Stress-strain response and seismic signature analysis of phyllite reservoir rocks from Blue Mountain geothermal field

摘要

Geothermal energy is the heat contained in rock and fluid in the earth's crust. In some areas the geothermal resource can be exploited by drilling wells to extract the heated fluids and piping the fluids to a power plant to generate renewable electricity. Geomechanical characterization of the rocks in geothermal reservoirs is necessary to (i) optimize a well stimulation program, (ii) reduce production decline, and (iii) build more accurate predictive models at reservoir scale. In this study, we present the results of a suite of experiments on mechanical characterization of phyllite rock specimens retrieved from DB-2 well (depth of 1260 m) at the Blue Mountain geothermal field in Nevada, United States. In order to investigate the effects of anisotropy on mechanical response of rock, one vertically-drilled and one horizontally-drilled sub-cores were extracted from the phyllite core. Multi-stage elastic, cyclic, creep, and multi-stage failure tests were performed to characterize the elastic, plastic, time-dependent, and failure properties as well as effects of anisotropy on the behavior of the phyllite specimens. The pressure-dependent static and dynamic moduli revealed that within the elastic region, the Young's modulus increased with the increment of differential stress during the loading stage.
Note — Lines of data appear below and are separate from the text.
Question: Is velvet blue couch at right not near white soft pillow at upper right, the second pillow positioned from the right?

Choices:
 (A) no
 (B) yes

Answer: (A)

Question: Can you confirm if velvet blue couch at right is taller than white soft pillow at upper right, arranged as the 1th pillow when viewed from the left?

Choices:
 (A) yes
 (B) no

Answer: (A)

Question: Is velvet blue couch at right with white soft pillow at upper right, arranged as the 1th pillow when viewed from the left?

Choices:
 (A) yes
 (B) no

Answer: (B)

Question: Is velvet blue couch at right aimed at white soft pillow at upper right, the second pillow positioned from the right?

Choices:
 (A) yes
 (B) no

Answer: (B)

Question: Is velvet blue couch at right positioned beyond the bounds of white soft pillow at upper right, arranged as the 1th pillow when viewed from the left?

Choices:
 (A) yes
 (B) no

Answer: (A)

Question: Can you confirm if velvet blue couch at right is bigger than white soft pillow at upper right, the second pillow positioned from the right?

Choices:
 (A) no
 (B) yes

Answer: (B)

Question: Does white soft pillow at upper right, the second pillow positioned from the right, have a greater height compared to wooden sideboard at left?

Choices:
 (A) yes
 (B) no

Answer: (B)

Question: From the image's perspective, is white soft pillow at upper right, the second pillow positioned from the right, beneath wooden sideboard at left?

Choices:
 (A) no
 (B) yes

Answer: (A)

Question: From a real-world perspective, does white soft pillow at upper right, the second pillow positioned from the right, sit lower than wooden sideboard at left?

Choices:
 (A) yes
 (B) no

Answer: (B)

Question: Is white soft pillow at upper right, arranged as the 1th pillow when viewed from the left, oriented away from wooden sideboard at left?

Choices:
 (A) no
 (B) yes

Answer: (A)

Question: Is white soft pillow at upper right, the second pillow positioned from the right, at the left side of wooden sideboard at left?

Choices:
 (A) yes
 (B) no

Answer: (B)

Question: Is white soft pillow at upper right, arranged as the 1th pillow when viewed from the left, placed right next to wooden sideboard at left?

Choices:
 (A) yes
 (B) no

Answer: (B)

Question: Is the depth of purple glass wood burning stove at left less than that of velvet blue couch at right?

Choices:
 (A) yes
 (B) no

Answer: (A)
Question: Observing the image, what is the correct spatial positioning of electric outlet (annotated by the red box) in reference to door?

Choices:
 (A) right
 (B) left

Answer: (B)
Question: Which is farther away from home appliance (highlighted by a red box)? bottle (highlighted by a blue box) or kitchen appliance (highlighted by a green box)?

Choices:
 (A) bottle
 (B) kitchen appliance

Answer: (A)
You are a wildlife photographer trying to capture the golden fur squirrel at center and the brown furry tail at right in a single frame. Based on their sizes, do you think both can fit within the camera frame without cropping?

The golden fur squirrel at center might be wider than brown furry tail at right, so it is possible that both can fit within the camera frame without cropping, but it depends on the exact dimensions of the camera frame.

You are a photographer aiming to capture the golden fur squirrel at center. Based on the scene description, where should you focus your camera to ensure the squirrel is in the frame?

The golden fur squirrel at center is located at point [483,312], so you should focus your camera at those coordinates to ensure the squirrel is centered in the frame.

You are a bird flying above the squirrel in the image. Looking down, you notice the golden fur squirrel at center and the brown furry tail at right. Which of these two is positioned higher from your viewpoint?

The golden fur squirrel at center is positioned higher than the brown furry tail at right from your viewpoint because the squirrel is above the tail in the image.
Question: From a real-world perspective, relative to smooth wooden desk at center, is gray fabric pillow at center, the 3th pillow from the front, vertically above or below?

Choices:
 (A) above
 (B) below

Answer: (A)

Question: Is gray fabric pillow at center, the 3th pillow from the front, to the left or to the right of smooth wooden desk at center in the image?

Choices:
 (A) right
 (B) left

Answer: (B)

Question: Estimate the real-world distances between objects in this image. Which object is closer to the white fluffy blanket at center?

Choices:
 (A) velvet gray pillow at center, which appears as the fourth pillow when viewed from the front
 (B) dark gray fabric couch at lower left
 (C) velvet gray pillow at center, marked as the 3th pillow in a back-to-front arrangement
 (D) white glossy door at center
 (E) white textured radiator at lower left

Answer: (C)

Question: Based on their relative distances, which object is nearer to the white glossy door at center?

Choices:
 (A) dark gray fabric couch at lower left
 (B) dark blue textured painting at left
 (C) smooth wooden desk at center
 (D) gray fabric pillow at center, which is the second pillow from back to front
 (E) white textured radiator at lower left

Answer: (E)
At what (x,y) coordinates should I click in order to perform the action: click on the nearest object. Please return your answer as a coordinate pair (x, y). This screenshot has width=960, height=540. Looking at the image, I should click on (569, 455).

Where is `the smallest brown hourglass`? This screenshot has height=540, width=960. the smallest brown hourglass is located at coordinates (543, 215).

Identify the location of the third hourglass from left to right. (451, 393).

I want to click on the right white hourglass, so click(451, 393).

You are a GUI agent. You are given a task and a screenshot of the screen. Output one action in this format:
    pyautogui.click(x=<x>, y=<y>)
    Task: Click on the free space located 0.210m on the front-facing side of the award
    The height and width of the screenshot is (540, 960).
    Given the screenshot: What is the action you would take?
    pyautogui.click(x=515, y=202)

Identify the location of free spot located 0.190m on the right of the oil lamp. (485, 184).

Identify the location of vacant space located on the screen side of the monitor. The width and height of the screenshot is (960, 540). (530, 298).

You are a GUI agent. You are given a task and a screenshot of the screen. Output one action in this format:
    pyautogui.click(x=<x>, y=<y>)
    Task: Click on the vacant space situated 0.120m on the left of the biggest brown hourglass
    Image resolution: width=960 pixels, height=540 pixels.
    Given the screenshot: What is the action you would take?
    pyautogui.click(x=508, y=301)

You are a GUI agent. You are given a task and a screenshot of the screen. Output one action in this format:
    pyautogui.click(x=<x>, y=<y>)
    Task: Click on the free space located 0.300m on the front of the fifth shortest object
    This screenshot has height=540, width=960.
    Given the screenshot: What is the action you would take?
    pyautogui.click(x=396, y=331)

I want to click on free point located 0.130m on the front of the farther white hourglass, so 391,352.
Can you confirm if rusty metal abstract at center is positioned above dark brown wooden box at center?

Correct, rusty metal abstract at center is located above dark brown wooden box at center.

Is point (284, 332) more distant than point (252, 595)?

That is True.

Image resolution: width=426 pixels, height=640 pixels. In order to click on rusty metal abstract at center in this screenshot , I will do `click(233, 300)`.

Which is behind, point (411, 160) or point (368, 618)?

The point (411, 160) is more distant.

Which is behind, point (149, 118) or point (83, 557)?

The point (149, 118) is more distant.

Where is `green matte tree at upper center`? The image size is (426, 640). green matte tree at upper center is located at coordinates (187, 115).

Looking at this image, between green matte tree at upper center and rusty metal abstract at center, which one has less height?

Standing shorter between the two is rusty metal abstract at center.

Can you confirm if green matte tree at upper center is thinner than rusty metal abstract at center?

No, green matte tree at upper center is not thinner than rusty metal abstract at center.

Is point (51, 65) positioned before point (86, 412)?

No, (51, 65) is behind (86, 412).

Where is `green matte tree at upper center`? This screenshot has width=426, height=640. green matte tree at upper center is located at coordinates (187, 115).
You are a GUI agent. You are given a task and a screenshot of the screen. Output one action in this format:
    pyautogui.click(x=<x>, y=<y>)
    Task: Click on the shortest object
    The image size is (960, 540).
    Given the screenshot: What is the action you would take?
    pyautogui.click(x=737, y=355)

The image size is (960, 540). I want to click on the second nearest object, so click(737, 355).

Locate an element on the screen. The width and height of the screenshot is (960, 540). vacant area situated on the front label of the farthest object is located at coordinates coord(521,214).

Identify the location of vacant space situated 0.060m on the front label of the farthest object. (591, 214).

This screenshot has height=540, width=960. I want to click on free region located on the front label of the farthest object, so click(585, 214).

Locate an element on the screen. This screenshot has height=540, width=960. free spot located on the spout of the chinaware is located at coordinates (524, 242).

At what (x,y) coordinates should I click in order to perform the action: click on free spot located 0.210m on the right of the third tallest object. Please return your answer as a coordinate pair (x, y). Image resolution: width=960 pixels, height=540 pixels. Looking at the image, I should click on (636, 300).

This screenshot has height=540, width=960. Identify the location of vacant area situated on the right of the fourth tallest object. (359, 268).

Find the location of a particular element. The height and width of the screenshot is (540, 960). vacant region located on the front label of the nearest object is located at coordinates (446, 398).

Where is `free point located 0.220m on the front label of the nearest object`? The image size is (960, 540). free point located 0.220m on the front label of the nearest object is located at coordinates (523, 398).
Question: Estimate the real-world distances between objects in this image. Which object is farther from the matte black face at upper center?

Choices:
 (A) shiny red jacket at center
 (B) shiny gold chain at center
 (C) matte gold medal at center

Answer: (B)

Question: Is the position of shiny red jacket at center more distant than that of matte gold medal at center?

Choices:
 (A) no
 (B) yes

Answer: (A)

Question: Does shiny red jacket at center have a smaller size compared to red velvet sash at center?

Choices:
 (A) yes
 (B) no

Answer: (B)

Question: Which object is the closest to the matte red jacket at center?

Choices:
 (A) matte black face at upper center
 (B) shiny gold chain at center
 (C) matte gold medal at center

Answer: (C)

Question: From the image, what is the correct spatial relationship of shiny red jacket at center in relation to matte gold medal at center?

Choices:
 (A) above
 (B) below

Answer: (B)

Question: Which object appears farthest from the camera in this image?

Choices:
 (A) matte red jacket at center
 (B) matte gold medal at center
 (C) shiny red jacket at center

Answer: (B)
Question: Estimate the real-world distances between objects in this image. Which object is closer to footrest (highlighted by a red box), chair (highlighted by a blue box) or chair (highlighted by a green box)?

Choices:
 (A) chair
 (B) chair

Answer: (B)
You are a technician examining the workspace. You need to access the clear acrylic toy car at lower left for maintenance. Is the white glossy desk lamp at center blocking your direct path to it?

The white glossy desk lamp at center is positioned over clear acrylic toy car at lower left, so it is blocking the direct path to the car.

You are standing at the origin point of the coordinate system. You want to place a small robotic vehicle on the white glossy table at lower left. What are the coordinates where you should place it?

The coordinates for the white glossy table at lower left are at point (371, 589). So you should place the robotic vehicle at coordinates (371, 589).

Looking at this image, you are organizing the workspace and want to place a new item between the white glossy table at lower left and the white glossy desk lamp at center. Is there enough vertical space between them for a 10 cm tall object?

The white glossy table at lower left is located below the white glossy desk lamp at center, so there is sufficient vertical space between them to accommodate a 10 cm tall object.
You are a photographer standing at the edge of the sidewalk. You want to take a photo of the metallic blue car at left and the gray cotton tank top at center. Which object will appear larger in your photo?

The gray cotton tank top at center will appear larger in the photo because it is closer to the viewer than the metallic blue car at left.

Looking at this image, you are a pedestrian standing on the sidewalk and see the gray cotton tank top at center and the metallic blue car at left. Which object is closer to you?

While, 10% to 50% difference between the elastic moduli of the two specimens confirmed the anisotropic nature of the material. Negligible creep response was observed in both specimens, with a more pronounced change in P- and S-waves velocities during hydrostatic stage for vertically-drilled sub-core. The failure envelope, developed using the multi -stage failure test on the vertically-drilled specimen, indicated good agreement with both Linearized Mohr Coulomb and Hoek-Brown failure criteria. On the other hand, significant changes were observed in the time frequency maps of the transmitted seismic waves during multi-stage elastic test (i.e. change in confining level), however, slight changes in the time-frequency map were observed during creep test (i.e. application of differential stress for a relatively long period).